If we know how to do a join, we can display players name rather than their api id :

## 8. For each league, how many matches where played ? Order your response by countries name.

## 9. Make an inner join between the `Country` table and the `League_null` table. Note the difference : which lines disappeared ?

## 10. Write RIGHT JOIN clauses (inclusive and exclusive)

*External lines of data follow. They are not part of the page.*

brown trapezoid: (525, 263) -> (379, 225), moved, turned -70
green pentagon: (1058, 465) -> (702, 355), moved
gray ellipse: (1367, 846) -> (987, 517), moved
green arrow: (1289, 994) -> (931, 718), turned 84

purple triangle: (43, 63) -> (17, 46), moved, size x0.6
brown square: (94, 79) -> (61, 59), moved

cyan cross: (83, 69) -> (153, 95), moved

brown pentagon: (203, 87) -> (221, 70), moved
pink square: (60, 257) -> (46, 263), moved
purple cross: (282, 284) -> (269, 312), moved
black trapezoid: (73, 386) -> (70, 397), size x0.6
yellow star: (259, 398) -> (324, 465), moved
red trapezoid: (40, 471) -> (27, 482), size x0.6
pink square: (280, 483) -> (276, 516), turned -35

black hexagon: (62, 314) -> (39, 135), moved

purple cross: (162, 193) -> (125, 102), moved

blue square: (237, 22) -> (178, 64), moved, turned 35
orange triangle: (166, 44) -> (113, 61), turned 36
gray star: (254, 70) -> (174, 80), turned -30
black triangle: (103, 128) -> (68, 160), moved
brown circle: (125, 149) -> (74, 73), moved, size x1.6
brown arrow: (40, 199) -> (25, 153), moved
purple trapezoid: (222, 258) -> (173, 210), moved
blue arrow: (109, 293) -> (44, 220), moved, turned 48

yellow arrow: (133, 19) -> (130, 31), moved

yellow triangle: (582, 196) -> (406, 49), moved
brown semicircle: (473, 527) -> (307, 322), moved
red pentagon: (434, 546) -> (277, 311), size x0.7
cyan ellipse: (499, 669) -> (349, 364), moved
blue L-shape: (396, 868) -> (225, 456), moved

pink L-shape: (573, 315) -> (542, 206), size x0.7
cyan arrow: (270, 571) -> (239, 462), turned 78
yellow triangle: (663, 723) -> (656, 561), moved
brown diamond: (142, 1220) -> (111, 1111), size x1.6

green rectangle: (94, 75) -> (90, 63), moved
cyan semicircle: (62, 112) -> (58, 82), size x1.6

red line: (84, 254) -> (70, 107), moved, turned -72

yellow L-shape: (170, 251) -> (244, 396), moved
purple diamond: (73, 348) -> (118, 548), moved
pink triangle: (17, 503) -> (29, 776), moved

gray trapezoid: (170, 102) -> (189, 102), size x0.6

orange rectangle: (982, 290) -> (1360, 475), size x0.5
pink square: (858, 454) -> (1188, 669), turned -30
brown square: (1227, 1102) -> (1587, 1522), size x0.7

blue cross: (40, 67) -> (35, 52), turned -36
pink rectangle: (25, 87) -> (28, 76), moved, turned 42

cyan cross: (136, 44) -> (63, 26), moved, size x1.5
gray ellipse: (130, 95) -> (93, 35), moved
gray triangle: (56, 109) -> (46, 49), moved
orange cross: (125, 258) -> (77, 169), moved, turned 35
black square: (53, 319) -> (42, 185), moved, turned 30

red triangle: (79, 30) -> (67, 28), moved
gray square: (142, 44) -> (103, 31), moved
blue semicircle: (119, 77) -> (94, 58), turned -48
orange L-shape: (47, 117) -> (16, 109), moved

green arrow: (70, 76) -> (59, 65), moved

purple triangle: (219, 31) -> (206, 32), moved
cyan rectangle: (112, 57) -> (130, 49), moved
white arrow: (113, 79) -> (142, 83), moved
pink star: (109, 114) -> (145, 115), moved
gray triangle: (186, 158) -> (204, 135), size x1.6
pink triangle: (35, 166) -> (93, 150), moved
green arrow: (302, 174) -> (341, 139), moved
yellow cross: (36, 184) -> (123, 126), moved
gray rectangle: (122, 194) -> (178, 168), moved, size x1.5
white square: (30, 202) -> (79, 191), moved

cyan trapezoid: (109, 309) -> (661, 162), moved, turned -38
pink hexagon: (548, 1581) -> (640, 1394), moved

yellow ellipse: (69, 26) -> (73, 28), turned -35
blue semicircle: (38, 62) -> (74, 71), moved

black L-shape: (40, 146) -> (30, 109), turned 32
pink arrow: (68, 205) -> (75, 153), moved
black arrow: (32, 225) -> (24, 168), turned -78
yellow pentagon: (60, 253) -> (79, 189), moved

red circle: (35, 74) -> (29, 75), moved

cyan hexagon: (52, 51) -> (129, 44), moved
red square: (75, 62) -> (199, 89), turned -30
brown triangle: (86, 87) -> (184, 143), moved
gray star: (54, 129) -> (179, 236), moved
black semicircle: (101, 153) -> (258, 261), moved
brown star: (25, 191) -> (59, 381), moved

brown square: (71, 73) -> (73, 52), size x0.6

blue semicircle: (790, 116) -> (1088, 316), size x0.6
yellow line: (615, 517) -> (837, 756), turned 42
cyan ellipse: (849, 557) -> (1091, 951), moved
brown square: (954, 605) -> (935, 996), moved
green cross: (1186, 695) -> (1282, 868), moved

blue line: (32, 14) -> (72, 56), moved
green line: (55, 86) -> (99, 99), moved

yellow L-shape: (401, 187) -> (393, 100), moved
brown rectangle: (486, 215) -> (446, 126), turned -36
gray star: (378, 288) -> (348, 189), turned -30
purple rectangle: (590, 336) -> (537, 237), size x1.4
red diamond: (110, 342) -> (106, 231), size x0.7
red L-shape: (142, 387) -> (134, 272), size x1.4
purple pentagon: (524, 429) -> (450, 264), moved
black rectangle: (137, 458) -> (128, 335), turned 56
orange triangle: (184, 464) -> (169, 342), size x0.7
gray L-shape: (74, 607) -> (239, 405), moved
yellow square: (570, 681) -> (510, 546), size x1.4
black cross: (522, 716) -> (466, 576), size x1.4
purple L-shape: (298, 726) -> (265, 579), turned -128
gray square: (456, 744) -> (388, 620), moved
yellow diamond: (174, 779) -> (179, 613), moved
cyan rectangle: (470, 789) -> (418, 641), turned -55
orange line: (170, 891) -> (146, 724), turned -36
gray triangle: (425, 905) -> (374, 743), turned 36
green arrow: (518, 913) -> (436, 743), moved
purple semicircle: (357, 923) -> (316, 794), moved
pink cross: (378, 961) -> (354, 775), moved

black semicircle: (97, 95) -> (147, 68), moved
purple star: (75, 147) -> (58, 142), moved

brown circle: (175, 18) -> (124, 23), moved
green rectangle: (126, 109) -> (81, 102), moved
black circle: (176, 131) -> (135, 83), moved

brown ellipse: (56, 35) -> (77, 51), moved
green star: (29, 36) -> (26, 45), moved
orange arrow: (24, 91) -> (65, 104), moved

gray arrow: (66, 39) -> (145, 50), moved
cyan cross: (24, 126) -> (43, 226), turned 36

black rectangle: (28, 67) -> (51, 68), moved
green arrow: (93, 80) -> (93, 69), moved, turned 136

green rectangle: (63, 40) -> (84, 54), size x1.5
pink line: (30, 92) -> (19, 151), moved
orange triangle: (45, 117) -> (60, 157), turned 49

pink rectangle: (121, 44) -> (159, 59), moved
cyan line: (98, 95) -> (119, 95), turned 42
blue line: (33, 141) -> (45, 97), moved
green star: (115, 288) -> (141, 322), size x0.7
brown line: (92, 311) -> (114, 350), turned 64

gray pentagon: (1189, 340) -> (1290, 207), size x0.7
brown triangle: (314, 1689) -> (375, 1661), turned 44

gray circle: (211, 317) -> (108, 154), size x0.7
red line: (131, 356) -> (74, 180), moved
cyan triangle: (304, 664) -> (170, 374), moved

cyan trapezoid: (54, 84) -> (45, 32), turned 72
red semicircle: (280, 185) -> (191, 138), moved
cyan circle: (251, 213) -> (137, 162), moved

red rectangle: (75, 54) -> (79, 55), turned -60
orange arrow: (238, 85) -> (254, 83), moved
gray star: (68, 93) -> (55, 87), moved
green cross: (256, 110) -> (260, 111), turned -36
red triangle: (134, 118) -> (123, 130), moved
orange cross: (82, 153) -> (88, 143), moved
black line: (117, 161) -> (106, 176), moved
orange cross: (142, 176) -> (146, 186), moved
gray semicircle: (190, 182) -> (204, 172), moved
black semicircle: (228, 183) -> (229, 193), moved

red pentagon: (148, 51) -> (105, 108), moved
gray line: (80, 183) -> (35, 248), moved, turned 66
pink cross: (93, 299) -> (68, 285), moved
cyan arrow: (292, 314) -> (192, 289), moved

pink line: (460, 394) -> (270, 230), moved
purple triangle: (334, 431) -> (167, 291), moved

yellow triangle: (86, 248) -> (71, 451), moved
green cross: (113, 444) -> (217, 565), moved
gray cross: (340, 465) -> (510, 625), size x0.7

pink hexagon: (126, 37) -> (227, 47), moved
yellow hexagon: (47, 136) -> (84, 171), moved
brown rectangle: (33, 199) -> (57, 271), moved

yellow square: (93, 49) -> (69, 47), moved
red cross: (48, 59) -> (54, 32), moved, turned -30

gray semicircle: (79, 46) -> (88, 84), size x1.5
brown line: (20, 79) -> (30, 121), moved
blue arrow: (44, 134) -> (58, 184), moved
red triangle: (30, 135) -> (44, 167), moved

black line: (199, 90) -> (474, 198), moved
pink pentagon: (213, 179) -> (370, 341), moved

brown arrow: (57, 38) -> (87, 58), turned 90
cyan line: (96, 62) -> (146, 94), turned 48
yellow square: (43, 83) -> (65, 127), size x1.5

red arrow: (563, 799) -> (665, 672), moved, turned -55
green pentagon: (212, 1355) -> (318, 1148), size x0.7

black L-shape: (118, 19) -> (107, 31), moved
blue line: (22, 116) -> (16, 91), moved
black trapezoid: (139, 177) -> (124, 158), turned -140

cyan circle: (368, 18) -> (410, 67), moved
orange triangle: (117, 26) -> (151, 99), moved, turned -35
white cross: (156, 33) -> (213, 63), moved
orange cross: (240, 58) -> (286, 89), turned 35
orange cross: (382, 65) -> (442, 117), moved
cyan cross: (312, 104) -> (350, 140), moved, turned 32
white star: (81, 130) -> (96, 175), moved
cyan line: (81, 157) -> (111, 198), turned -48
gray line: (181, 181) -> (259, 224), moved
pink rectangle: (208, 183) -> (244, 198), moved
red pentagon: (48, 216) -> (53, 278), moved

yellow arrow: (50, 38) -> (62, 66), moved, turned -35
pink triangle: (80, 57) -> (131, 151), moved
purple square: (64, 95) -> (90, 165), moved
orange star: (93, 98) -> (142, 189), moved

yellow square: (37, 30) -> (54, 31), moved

## 11. Try to implement a full join 

## 12. Cross join
1. Create a new data base called `club.sqlite`
2. Create a table `Members` with id, name (you can quickly create data by creating a `.csv` file, importing it and converting it to a table with `pandas`.)
3. Insert some members (3 or 4)
4. Create a table `Reunions` with id, reunion_date (you can set default to current datetime to save time)
5. Insert some reunions : you can save time by writing a script to fill the table with loop…
6. Write a query that produce a matrix with every reunion for each members (`CROSS JOIN`) ordered by date

## 13. Self join

Create a detailed table employee with such relation manager/managed. You can imagine other situation in which SELF JOIN would be pertinent. Create a request that shows for a list of employee their manager (take care of the appearance of the results, ordered by manager, you can use string function to present a phrase like : « X manages Y »).